La planche 51 bis représente une enseigne ajourée en forme d'écu héraldique. Au centre, saint Mathurin est représenté nimbé, debout sur une tête monstrueuse, et vêtu d'une chasuble. La tête évoque probablement la victoire du saint contre le démon. De part et d'autre, deux personnages sont représentés, il s'agit de l'empereur Maximien (à droite) et de sa fille dont un démon sort de la bouche (à gauche). Dans la partie supérieure, devant un décor architecturé, deux personnages portent sur une châsse le corps de saint Mathurin. Cette scène figure la translation du corps du saint de Rome à Larchant, ou une procession. A côté de la relique, deux paires de ceps sont déposées, il s'agit de fers pour maintenir les mains ou les pieds d'un aliéné. Dans l'angle supérieur gauche apparaît un ange thuriféraire. Cette enseigne est pourvue d'un petit miroir métallique en son revers 1624 . Si les enseignes de saint Mathurin adoptent des formes différentes, le motif de la princesse Théodora exorcisée et rejetant son démon de la bouche est systématique, comme en témoignent les vestiges ou les dessins qui nous font connaître certaines de ces enseignes (planche 51).
Ces documents offrent le témoignage de représentations de la possession avec lesquelles les hommes et les femmes du Moyen Âge entretiennent une relation intime. La Vierge guérisant une démoniaque et un paralytique, saint Mathurin exorciste sont deux figures protectrices. L'image de la Vierge du couvent des Carmes de Toulouse opère de nombreux miracles, elle guérit les maladies et parmi elles la possession. Mathurin, quant à lui, est spécialisé dans la guérison de la possession.
Sur cette source, voir les travaux de D. Bruna, Enseignes de pèlerinage et enseignes profanes, Musée National du Moyen Âge, Paris, RMN, 1996, et je remercie l'auteur de m'avoir communiqué les informations dont il disposait sur l'exorcisme.
J. M. Lassure et G. Villeval, "Un insigne de pèlerinage des Grands Carmes de Toulouse découvert à Londres", Archéologie du Midi médiéval 5 (1985), p. 176-178.
Les auteurs de l'article identifient cette scène comme la guérison de la folie, alors que tout indique la guérison de la possession.
Archives départementales de la Haute-Garonne, H. Carmes, Inventaire de 1676, 27 ; J. Maillot, recherches historiques sur les établissements et les monuments de la ville de Toulouse, Archives municipales, sd. ; S. Lesur, "Le couvent des Grands Carmes de Toulouse au XIIIe siècle", Cahiers de Fanjeaux, 8, 1972, p. 108-109.
C. Lamy-Lassalle, "Les enseignes de pèlerinage de Saint-Mathurin de Larchant", Bulletin de la Société des Antiquaire de France, 1988, p. 100-106 ; Larchant 1000 ans d'histoire, Château-Musée de Nemours, Association culturelle de Larchant, 1988 ; D. Bruna, Enseignes de pèlerinage, op. cit., p. 173-174.

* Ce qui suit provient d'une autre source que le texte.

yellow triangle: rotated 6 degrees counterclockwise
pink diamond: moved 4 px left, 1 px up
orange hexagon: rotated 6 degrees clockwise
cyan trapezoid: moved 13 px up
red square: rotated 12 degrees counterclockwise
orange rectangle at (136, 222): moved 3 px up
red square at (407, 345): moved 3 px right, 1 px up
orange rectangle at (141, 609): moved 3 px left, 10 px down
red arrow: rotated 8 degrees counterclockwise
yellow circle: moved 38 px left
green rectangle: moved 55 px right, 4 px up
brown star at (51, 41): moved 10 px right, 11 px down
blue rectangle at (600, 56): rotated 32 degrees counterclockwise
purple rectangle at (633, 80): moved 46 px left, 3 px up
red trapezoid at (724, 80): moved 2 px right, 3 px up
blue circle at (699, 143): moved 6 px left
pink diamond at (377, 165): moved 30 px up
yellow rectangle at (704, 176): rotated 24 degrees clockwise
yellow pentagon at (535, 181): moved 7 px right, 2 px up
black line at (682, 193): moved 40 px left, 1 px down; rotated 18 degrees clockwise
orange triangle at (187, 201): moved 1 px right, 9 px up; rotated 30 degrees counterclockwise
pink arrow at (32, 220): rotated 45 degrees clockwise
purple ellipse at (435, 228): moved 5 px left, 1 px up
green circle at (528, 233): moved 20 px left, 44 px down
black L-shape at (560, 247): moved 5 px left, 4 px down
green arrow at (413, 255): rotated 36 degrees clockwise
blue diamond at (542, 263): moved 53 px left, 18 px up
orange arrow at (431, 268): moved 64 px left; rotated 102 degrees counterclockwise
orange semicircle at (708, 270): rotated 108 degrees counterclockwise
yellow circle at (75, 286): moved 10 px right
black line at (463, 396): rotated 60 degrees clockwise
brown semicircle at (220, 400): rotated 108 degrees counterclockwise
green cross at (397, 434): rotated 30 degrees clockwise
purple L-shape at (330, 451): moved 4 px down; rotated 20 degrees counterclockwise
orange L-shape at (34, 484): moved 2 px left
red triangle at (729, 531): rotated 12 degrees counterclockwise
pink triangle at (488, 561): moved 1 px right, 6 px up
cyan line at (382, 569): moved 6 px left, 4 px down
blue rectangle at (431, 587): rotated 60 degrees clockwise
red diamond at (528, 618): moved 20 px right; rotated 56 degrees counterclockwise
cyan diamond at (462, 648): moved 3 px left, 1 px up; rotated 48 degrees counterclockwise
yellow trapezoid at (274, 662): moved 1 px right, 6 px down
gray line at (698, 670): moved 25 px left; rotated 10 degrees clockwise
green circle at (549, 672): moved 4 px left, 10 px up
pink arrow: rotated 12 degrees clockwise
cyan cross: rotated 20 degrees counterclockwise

Le Musée National du Moyen Âge en conserve neuf exemplaires, la plus importante collection.
Le miroir permettait de capter les rayons invisibles de la relique, une fois l'image de la relique réfléchie, l'enseigne était sanctifiée. L'usage de ces miroirs serait apparu au XIVe siècle à Aix-la-Chapelle où faute de pouvoir accueillir tous les pèlerins auprès des sanctuaires, les reliquaires leur étaient présentés du haut des tribunes, les fidèles élevaient leurs miroirs pour s'approprier les pouvoirs des reliques des saints, voir D. Bruna, Enseignes de pèlerinage, op. cit., p. 173-174.